Information supplied>
•••••
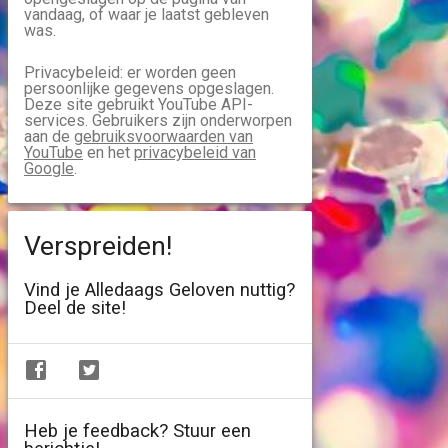
vandaag, of waar je laatst gebleven
was.
Privacybeleid: er worden geen
persoonlijke gegevens opgeslagen.
Deze site gebruikt YouTube API-
services. Gebruikers zijn onderworpen
aan de
gebruiksvoorwaarden van
YouTube
en het
privacybeleid van
Google
.
Verspreiden!
Vind je Alledaags Geloven nuttig?
Deel de site!
Heb je feedback? Stuur een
•••••
Task instructions> Go through the entries line by line and count those with "YouTube". Give only the count.

Reply> 2